AGRONEGOCIOS
Safra de soja bate novo recorde e leva produção brasileira de grãos a 350,4 milhões de toneladas em 2026
AGRONEGOCIOS
A produção brasileira de grãos deve atingir um novo recorde histórico em 2026. De acordo com o Levantamento Sistemático da Produção Agrícola (LSPA), divulgado pelo IBGE, a safra nacional de cereais, leguminosas e oleaginosas foi estimada em 350,4 milhões de toneladas, volume 1,2% superior ao registrado em 2025, representando um acréscimo de 4,3 milhões de toneladas.
Na comparação com abril, a estimativa avançou 0,5%, reforçando as perspectivas positivas para o setor agrícola nacional. O destaque absoluto da temporada é a soja, que alcança a maior produção já registrada no país e responde por quase metade de toda a safra brasileira de grãos.

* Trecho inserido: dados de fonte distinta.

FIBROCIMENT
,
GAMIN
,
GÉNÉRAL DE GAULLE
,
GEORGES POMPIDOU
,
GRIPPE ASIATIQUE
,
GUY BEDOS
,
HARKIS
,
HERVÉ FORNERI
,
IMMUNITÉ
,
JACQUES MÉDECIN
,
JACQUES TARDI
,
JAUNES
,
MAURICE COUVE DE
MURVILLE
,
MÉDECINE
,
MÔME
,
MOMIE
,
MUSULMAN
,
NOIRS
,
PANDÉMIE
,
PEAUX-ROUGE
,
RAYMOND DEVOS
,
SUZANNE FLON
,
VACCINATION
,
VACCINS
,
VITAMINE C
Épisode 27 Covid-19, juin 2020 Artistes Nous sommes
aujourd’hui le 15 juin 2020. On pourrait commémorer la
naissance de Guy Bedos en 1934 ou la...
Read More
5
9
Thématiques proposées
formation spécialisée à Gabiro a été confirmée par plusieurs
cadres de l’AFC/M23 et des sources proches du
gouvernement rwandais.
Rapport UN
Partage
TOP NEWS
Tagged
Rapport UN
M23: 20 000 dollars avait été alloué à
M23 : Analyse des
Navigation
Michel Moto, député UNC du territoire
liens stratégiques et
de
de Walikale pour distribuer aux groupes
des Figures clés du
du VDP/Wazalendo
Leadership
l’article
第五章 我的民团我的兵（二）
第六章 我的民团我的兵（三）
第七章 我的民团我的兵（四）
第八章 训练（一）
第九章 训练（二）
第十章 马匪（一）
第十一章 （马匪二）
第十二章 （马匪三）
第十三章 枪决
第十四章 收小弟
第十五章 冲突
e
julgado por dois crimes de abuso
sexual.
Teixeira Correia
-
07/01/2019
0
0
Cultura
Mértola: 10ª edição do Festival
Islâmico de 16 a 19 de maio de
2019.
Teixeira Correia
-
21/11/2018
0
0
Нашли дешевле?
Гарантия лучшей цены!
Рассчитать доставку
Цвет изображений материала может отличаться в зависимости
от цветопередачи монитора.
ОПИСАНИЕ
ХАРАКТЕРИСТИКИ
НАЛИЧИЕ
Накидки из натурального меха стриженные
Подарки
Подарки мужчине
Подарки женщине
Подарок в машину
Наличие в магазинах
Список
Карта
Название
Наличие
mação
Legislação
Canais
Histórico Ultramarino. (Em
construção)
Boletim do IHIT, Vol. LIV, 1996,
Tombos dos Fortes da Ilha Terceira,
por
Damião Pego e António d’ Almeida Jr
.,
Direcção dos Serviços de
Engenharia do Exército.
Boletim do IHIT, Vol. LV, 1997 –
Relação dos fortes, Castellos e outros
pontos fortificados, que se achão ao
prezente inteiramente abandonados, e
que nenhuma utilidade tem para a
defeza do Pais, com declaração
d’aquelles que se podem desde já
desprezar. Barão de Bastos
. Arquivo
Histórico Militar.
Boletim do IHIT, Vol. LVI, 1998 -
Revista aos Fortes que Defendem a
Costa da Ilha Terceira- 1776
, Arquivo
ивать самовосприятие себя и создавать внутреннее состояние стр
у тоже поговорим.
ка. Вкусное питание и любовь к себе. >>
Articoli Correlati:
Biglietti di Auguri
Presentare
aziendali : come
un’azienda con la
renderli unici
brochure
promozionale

Soja alcança 174,6 milhões de toneladas e estabelece novo recorde
A produção brasileira de soja foi estimada em 174,6 milhões de toneladas, novo recorde da série histórica do IBGE. O volume representa crescimento de 5,1% em relação à safra de 2025, quando foram colhidas 166,1 milhões de toneladas.
A área cultivada deve alcançar 48,3 milhões de hectares, avanço de 1,1% na comparação anual. Já a produtividade média foi projetada em 3.617 quilos por hectare, aumento de 4% sobre a temporada anterior.
Segundo o IBGE, o resultado é consequência da expansão das áreas de cultivo, do aumento dos investimentos em tecnologia e das condições climáticas favoráveis observadas em grande parte das regiões produtoras.
Além da soja, também foram registradas estimativas recordes para o café canephora e o sorgo.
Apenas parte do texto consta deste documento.